Data records
========================

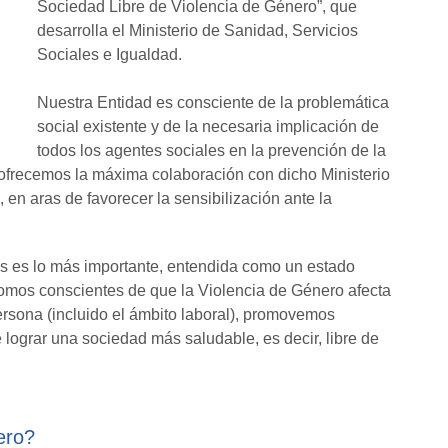
Sociedad Libre de Violencia de Género”, que
desarrolla el Ministerio de Sanidad, Servicios
Sociales e Igualdad.
Nuestra Entidad es consciente de la problemática
social existente y de la necesaria implicación de
todos los agentes sociales en la prevención de la
 ofrecemos la máxima colaboración con dicho Ministerio
, en aras de favorecer la sensibilización ante la
as es lo más importante, entendida como un estado
somos conscientes de que la Violencia de Género afecta
persona (incluido el ámbito laboral), promovemos
 lograr una sociedad más saludable, es decir, libre de
ero?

========================

WHAT NEEDS TO BE DONE
Only the lines from the one containing "sensibilización ante la" to the end of the data should be printed, exactly as they stand.

WORKED SOLUTION
, en aras de favorecer la sensibilización ante la
as es lo más importante, entendida como un estado
somos conscientes de que la Violencia de Género afecta
persona (incluido el ámbito laboral), promovemos
 lograr una sociedad más saludable, es decir, libre de
ero?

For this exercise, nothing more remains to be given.